Internal integration requirements are serviced through an on-premises middleware platform, and typically use a service bus (ESB) to manage exchange of data between systems. Business-to-business integration is serviced through EDI (electronic data interchange) gateways or value-added networks (VAN) or market places.
Data Exchange Standards
Data Exchange Standards are formal rules for the structure of data elements. A data exchange specification is a common model used by an organization or data exchange group that standardizes the format in which data will be shared.
Although developing and agreeing on a shared message format is a major undertaking, having an agreed upon exchange format or data layout between systems can significantly simplify data interoperability in an enterprise, lowering the cost of support and enabling better understanding of the data.
Data Integration Activities
Data Integration and Interoperability involves getting data where it is needed, when it is needed, and in the form in which it is needed. Data integration activities follow a development lifecycle. They begin with planning and move through design, development, testing, and implementation. Once implemented, integrated systems must be managed, monitored and enhanced.
Plan and Analyze
Define Data Integration and Lifecycle Requirements
- Defining data integration requirements involves understanding the organization’s business objectives, as well as the data required and the technology initiatives proposed to meet those objectives.
- Gather any relevant laws or regulations regarding the data to be used.
- Some activities may need to be restricted due to the data contents, and knowing up front will prevent issues later.
- Account for organizational policy on data retention and other parts of the data lifecycle.
The requirements will determine the type of DII interaction model, which then determines the technology and services necessary to fulfill the requirements.
The process of defining requirements creates and uncovers valuable Metadata. This Metadata should be managed throughout the data lifecycle, from discovery through operations.
Perform Data Discovery
Data discovery should be performed prior to design. The goal of data discovery is to identify potential sources of data for the data integration effort. Discovery will identify where data might be acquired and where it might be integrated.
Discovery also includes high-level assessment of data quality, to determine whether the data is fit for the purposes of the integration initiative.
In almost all cases, there will be discrepancies between what is believed about a data set and what is actually found to be true.
Maintained as a standard part of integration efforts: add or remove data stores, document structure changes.
Document Data Lineage
The process of data discovery will also uncover information about how data flows through an organization. This information can be used to document high-level data lineage: how the data under analysis is acquired or created by the organization, where it moves and is changed within the organization, and how the data is used by the organization for analytics, decision-making, or event triggering.
Custom-coded ETL and other legacy data manipulation objects should be documented to ensure that the organization can analyze the impact of any changes in the data flow.
The analysis process may also identify opportunities for improvements in the existing data flow.
Profile Data
Actual data structure and contents always differ from what is assumed.
Profiling can help integration teams discover these differences and use that knowledge to make better decisions about sourcing and design.
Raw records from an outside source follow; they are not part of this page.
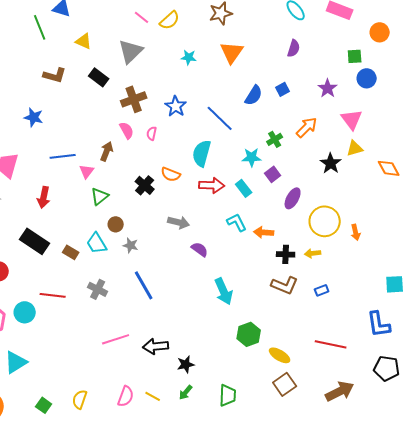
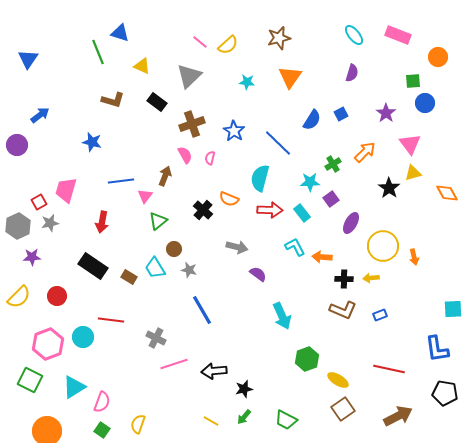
gray cross: (98, 289) -> (156, 338), moved
green trapezoid: (228, 395) -> (286, 420), turned 115
pink semicircle: (126, 396) -> (102, 402), moved

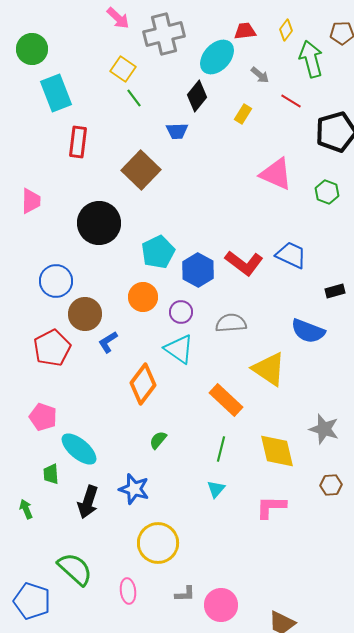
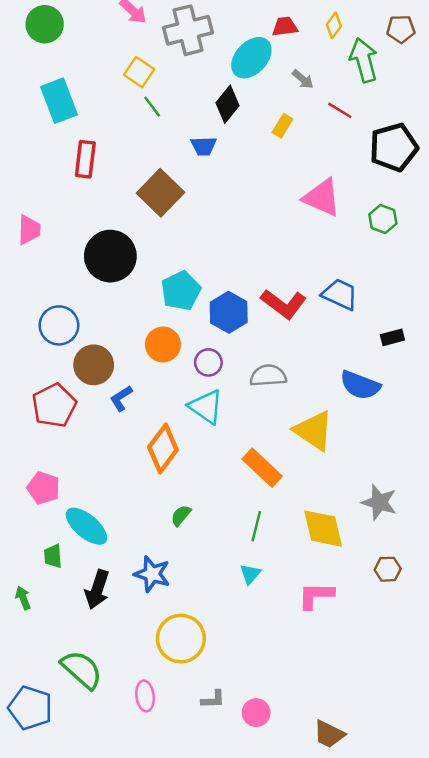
green circle: (32, 49) -> (45, 24), moved
pink circle: (221, 605) -> (256, 713), size x0.7

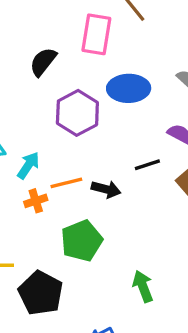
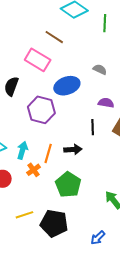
pink rectangle: (96, 34) -> (38, 60), turned -50
black line: (147, 165) -> (93, 127), turned -56
orange line: (66, 183) -> (48, 153), turned -42

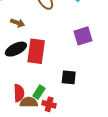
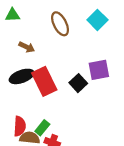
red rectangle: (36, 51) -> (44, 81), turned -40
black square: (69, 77) -> (78, 83), moved, turned 35

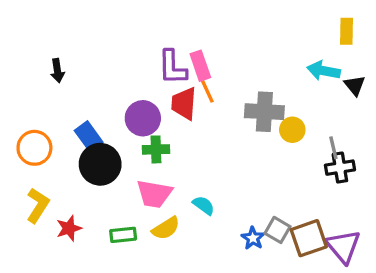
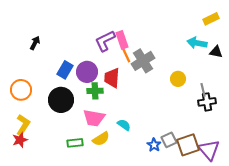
yellow rectangle: (347, 31) -> (211, 19), turned 63
purple L-shape: (172, 67) -> (105, 41), turned 65
black arrow: (57, 71) -> (35, 43), turned -144
black triangle: (355, 85) -> (216, 52), turned -40
red trapezoid: (184, 103) -> (112, 78), moved
gray cross: (264, 112) -> (143, 61), moved, turned -35
blue rectangle: (89, 136) -> (65, 70), moved, turned 66
red star: (69, 228) -> (20, 140), moved
gray square: (278, 230) -> (169, 140), turned 35

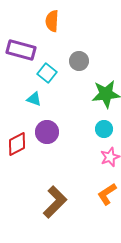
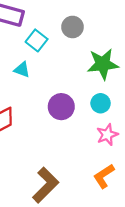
purple circle: (47, 132) -> (61, 107), moved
Basic profiling involves analysis of:
- Data format as defined in the data structures and inferred from the actual data
- Data population, including the levels of null, blank, or defaulted data
- Data values and how closely they correspond to a defined set of valid values
- Patterns and relationships internal to the data set, such as related fields and cardinality rules
- Relationships to other data sets
Understand how well the data meets the requirements of the particular data integration initiative. Profile both the sources and targets to understand how to transform the data to match requirements.
One goal of profiling is to assess the quality of data. Assessing the fitness of the data for a particular use requires documenting business rules and measuring how well the data meets those business rules.
Capture results of data profiling in a Metadata repository for use on later projects and use what is learned from the process to improve the accuracy of existing Metadata.
Collect Business Rules
A business rule is a statement that defines or constrains an aspect of business processing. Business rules are intended to assert business structure or to control or influence the behavior of the business.
Business rules fall into one of four categories:
- definitions of business terms,
- facts relating terms to each other,
- constraints or action assertions,
- derivations.
Use business rules to support Data Integration and Interoperability at various points, to:
- Assess data in potential source and target data sets
- Direct the flow of data in the organization
- Monitor the organization’s operational data
- Direct when to automatically trigger events and alerts
For Master Data Management, business rules include match rules, merge rules, survivorship rules, and trust rules. For data archiving, data warehousing, and other situations where a data store is in use, the business rules also include data retention rules.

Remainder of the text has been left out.